第 1698 章 半夜惊醒
    稳就不会掉。

    不掉就安全。

    安全就能说。

    能说就——

    "结解开了,自然就好了。"

    "解不开。"朱梓摇头。

    他摇头的方式跟别人不一样。

    别人摇头是左右摇,他是转着摇。

    像一只被困在笼子里的兽,转着圈,找不到出口。

    找不到出口就转。

    转了就晕了。

    晕了还转。

    还转就——

    "这个结,死了都解不开。"

    "没有解不开的结。"於氏说。

    她说这句话的时候声音不大,可稳。

    稳得像钉子钉在木板上。

    不深,可拔不出来。

    拔不出来就在了。

    在了就够了。

    "只有不愿解的人。"

    朱梓看了她很久。

    很久。

    久到灯跳了又灭。

    灭了又跳。

    跳了又灭。

    灭了——

    然后他翻了个身,背对着她,不说话了。

    帐幔里安静下来。

    只有龙涎香的烟气还在袅袅地升着,升到帐顶,散了。

    鸳鸯灯的火苗跳了两下,暗了一度。

    帐幔上那两条纠缠在一起的蛇影,慢慢分开了。

    窗外,月亮滑进了云层。

    院子里暗了下来。

    远处,一声不知名的鸟叫划破了夜空,凄厉而短促,像一声被掐断的呼救。

    然后,一切归于寂静。

    只有风还在吹。

    风里带着一股隐隐的焦糊味,从后厨的方向飘来的。

    焦糊味越来越浓。

    可帐幔里的人闻不到。

    洪武十九年,立夏。

    长沙城,潭王府。

    这世上有一种夜,黑得没有尽头。

    不是那种寻常的无月之夜,而是一种从骨子里渗出来的黑,像是有人用一块浸了墨的绸缎,把天和地一起裹了进去,连星光都透不进来。

    潭王府就泡在这片黑里。

    府邸的轮廓隐没在夜幕之中,像一头伏卧在暗处的巨兽,沉默而警觉。

    廊下的灯笼换了三茬:先是纸灯笼,被风吹破了;换成纱灯笼,又被风吹灭了;最后换成铁丝笼子里裹着牛角灯芯的防风灯,才算稳住了。

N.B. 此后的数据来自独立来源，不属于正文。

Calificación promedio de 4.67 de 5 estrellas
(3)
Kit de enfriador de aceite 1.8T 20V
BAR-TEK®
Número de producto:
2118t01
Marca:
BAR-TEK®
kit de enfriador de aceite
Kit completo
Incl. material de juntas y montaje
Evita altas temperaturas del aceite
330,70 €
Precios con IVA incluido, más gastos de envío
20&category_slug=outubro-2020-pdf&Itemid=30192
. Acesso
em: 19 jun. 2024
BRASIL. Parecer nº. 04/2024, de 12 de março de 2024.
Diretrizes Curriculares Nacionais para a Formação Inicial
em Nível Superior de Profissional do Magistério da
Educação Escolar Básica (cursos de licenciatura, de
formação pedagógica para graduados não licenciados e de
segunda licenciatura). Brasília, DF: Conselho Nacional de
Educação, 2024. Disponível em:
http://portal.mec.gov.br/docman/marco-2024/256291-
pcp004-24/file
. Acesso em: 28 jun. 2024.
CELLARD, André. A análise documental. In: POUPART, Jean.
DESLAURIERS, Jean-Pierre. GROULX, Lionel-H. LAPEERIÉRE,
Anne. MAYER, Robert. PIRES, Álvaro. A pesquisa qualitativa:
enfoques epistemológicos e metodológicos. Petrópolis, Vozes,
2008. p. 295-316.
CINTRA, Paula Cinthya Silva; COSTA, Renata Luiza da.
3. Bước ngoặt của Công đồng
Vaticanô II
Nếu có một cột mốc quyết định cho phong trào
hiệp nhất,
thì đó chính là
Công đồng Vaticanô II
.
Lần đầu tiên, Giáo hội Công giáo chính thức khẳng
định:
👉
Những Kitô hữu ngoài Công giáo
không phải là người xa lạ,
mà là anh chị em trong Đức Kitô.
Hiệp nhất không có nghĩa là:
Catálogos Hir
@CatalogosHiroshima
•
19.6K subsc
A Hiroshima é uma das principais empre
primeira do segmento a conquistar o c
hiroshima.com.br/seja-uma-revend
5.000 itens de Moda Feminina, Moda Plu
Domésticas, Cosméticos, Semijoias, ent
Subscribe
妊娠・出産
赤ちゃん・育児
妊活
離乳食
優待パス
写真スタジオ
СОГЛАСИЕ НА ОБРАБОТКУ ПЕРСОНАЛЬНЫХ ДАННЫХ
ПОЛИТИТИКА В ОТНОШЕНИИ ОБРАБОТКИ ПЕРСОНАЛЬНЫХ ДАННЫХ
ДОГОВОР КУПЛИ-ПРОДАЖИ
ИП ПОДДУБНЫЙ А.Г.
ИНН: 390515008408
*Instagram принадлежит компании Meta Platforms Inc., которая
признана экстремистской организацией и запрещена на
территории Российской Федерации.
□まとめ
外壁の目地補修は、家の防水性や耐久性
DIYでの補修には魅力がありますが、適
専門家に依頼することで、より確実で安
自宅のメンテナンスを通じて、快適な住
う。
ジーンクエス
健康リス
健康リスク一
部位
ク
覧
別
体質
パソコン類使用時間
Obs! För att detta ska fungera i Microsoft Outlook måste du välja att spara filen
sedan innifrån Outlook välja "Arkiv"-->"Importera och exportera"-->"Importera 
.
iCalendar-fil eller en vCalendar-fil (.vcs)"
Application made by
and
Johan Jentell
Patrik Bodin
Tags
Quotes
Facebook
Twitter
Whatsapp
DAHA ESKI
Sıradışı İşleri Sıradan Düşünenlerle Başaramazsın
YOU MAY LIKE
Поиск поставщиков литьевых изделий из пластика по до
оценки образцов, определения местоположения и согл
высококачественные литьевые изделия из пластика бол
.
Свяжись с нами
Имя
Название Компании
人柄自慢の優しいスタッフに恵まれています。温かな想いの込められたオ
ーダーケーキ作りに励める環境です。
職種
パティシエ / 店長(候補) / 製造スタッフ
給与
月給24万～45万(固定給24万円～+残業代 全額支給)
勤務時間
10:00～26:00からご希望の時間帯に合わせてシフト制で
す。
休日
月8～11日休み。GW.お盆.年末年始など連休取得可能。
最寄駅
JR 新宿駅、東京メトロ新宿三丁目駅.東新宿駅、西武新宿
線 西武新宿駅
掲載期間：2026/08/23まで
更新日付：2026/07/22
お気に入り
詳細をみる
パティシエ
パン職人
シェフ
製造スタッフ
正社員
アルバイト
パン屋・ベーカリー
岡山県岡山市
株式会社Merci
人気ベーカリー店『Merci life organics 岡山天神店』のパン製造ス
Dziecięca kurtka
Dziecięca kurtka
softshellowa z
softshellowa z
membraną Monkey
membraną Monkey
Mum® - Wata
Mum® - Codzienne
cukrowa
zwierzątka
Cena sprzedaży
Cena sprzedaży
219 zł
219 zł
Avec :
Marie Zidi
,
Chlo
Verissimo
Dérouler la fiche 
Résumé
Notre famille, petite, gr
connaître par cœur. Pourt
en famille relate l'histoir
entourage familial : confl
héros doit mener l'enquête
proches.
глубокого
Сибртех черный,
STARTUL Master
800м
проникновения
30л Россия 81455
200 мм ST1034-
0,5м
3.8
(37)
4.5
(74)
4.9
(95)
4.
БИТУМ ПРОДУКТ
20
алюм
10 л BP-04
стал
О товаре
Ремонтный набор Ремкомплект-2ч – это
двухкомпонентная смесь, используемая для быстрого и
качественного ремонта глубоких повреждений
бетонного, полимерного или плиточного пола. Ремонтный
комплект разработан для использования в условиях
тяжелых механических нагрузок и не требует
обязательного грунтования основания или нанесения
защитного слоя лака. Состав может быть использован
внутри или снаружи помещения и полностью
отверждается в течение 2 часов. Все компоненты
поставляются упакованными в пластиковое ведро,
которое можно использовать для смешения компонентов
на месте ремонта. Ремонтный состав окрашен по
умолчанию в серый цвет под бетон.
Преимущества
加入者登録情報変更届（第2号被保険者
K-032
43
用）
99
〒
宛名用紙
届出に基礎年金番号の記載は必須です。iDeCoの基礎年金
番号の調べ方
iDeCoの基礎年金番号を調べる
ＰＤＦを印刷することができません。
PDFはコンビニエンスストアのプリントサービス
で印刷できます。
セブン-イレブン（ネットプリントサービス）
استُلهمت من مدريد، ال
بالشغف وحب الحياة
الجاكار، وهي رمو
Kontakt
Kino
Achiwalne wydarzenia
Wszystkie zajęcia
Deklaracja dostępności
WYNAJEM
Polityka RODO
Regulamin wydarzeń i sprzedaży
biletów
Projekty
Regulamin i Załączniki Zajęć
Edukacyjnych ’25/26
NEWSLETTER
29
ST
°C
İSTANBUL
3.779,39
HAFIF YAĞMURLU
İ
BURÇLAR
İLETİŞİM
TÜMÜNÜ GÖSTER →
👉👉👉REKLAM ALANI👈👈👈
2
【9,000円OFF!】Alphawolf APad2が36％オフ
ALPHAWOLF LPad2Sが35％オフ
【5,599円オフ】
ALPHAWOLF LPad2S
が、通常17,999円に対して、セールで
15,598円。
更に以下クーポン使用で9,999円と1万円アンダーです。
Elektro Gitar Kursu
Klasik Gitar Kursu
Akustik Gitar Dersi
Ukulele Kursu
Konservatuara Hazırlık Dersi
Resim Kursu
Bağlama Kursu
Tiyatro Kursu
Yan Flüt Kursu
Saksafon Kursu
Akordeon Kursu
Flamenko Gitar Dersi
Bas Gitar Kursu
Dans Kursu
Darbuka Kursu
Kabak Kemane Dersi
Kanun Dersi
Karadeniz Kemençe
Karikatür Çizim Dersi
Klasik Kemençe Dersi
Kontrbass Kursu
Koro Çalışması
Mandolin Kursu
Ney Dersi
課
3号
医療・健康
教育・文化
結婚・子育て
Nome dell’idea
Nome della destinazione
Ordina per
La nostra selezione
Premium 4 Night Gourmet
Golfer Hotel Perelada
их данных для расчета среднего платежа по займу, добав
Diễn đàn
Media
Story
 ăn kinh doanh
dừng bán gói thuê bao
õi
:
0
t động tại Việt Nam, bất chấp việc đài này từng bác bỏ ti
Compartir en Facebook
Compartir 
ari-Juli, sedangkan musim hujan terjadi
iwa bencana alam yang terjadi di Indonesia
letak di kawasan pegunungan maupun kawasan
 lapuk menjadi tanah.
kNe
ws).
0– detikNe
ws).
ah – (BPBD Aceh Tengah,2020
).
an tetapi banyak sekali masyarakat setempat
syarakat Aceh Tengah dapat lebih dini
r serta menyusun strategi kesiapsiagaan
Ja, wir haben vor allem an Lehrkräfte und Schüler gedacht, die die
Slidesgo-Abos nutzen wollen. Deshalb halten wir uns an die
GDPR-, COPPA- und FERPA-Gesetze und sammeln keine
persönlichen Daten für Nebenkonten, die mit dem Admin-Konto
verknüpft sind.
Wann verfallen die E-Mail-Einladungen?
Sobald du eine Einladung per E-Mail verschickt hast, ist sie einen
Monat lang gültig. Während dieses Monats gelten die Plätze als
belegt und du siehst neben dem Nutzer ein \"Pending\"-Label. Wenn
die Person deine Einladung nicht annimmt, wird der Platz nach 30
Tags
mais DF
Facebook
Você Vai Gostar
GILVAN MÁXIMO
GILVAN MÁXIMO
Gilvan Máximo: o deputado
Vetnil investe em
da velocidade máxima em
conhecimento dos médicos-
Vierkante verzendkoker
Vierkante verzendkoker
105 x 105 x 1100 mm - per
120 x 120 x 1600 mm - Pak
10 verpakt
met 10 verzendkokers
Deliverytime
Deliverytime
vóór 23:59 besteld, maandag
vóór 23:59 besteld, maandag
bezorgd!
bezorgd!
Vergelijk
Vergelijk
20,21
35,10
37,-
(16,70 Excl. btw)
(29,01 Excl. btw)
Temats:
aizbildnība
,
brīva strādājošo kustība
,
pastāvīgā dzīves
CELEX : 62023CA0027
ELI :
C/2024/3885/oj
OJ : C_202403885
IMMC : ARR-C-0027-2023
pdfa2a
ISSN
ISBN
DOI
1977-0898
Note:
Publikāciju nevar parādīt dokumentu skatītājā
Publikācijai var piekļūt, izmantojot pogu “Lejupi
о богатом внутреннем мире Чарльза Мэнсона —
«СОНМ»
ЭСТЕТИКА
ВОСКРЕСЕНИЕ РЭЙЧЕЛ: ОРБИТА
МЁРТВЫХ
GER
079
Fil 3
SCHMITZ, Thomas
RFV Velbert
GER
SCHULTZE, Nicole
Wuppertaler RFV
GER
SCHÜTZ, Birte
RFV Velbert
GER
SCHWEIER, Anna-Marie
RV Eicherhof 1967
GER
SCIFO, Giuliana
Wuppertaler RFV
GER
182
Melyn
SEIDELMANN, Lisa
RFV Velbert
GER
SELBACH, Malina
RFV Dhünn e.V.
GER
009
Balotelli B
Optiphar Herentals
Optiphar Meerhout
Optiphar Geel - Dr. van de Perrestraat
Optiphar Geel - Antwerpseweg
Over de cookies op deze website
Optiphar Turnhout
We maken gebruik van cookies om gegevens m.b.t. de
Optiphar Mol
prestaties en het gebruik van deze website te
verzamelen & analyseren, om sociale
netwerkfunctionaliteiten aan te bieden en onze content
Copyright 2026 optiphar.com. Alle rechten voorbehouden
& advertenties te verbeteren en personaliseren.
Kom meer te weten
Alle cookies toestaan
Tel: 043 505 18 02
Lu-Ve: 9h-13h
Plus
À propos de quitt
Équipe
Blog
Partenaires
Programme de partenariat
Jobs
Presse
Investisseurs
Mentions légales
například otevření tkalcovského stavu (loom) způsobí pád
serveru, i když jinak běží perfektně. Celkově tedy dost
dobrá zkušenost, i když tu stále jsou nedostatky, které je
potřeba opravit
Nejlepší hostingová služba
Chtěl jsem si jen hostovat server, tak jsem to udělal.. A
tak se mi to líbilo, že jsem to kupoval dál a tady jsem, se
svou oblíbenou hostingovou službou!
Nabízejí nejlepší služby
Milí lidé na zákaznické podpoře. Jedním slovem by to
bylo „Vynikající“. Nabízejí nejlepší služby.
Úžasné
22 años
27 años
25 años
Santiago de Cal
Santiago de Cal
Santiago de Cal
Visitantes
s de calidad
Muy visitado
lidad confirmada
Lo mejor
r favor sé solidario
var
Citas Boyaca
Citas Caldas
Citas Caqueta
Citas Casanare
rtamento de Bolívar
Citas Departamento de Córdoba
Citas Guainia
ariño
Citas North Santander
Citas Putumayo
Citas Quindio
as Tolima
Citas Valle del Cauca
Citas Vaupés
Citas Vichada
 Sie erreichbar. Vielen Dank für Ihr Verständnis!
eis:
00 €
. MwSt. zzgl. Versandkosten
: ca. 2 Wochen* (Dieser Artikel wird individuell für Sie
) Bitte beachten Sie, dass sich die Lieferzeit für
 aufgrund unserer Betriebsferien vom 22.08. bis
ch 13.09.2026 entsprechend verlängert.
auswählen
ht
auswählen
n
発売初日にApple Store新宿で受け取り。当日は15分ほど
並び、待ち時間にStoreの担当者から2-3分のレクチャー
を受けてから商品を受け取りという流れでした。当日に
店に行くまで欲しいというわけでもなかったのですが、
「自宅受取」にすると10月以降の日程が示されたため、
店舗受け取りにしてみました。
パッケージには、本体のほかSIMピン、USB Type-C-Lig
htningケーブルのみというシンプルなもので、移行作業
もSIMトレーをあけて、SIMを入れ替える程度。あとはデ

    橘黄色的光在夜风中晃来晃去,把宫墙上的人影拉得忽长忽短,像是一群鬼魅在墙头跳舞。

    自打湘王朱柏不请自来,这潭王府上下便如临大敌。

    府中的侍卫加派了三班,连后院的狗都多拴了几条。

    偏殿廊下的灯笼从原来的一盏变成了三盏,又从三盏换成了五盏。

    护城河上的吊桥白天放下,入夜便拉起来,连只苍蝇都飞不进去。

    府中的下人走路都踮着脚尖,说话都压着嗓子,连厨房里杀鸡都不敢让鸡叫出声,整个潭王府,像是一根绷到了极限的弦,随时可能断裂。

    朱梓连着几日没睡个好觉。

    白日里要应付十二弟那双死盯不放的眼睛,那双眼睛像两把钩子,时刻挂在他身上,钩着他的每一个表情、每一句话、每一个动作,试图从中钩出些什么来。

    夜里还得竖着耳朵提防有人暗中窥探,他总感觉黑暗中有眼睛在盯着他,虽然他说不清那眼睛长在什么地方,但那种被窥视的感觉如影随形,像是一条冰凉的蛇贴着脊背爬。

    整个人瘦了一圈。颧骨的轮廓比半月前分明了许多,眼窝深陷,眼底泛着青黑,嘴唇干裂,像是被秋风吹枯的叶子。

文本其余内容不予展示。